Apelant sugeruje, że nierówności terenu na miejscu w którym miało dojść do kolizji były w dniu zdarzenia na tyle duże, że spowodowały tak istotne przesunięcie położenia samochodów względem siebie w płaszczyźnie pionowej, że możliwe stało się odciśniecie obrysu tablicy rejestracyjnej na karoserii jednego z pojazdów bez jednoczesnego uszkodzenia karoserii drugiego z pojazdów przez wystający element karoserii samochodu R. (...)( odstający na 10 cm element listwy drzwi tylnich). Jednak nie przedstawia ( i już nie może przedstawić) na tą okoliczność żadnego dowodu, albowiem to policjanci w dniu zgłoszenia kolizji ani nie przeprowadzili eksperymentu i oględzin pojazdów na miejscu rzekomego zdarzenia ( tylko gdzie indziej), ani nie dokonali oględzin samego miejsca zdarzenia, ani nawet nie rozpytali świadków na okoliczność zaistnienia ewentualnych istotnych nierówności terenu w miejscu, w którym miało dojść do kolizji. Od dnia zdarzenia upłynął ponad rok, w tym sezon zimowy, w którym tego typu nierówności terenu powstają, zmieniają się, potem są niwelowane przez służby drogowe, itp – obecnie nie da się więc odtworzyć dokładnego ukształtowania terenu w tym miejscu, a zatem nie da się już eksperymentalnie nawet w tym miejscu odtworzyć takiego samego położenia pojazdów. Zatem zachodzą w sprawie nie dające się usunąć wątpliwości, co oznacza, że zależy je usunąć na korzyść obwinionego ( art. 5 § 2 kpk w zw. z art. 8 kpw). To z kolei nakazuje przyjąć, że w miejscu, w którym miało dojść do zdarzenia, nie było nierówności terenu na tyle istotnych, aby przesuwać względem siebie oba pojazdy w płaszczyźnie pionowej.

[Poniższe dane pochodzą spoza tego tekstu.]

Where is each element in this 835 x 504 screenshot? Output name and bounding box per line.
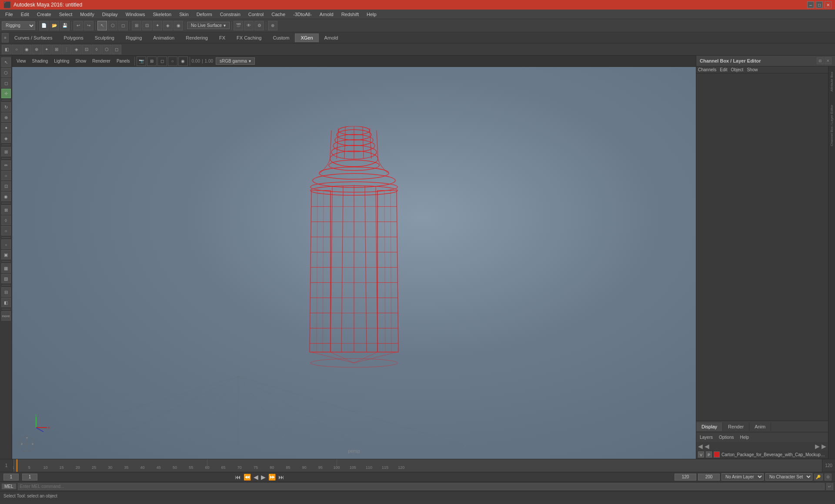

To z kolei prowadzi do konkluzji, że zdarzenie nie mogło przebiegać tak, jak opisywała je świadek A. B., gdyż gdyby tak było, doszłoby do uszkodzenia dolnej części poszycia zderzaka samochodu V. (...) przez wystający element samochodu R. (...), również na tym elemencie pojazdu R. (...) powinny powstać ślady kontaktu udarowego. Takich śladów nie było, więc zdarzenie nie mogło przebiegać w sposób relacjonowany przez tego świadka – dlatego nie można było opierać się na jego relacji. Zatem oskarżyciel publiczny nie przedstawił żadnych przekonywujących dowodów, które pozwoliłyby na wykazanie obwinionemu sprawstwa i winy.

Brak przesłuchania w charakterze świadka policjanta R. M. nie miał żadnego wpływu na treść wyroku, albowiem nie był on świadkiem zdarzenia, tylko przyjechał na miejsce dużo później. Jego działania polegały na dokonywaniu oględzin, które zostały udokumentowane materiałem zdjęciowym, więc nie było żadnej potrzeby, aby go przesłuchiwać ( tym bardziej, że przesłuchany został drugi z interweniujących policjantów w osobie W. S. ).

Dlatego ustalenia faktyczne Sądu meriti są prawidłowe, zaprezentowana w uzasadnieniu zaskarżonego wyroku ocena dowodów pełna, logiczna i zgodna z doświadczeniem życiowym, a rozstrzygnięcie zawarte w zaskarżonym wyroku jest sprawiedliwe, nie uchybiające prawu materialnemu, zaś sam wyrok zapadł bez obrazy prawa procesowego.

O kosztach sądowych za drugą instancję orzeczono na podstawie art. 119 kpw w zw. z art. 636 § 1 kpk i art. 9 w zw. z art. 21 pkt 2 ustawy z dnia 23 czerwca 1973r. o opłatach w sprawach karnych (tekst jednolity: Dz. U. Nr 49, poz. 223 z 1983r. z późniejszymi zmianami).

Mając na względzie powyższe okoliczności, Sąd drugiej instancji orzekł jak w sentencji wyroku.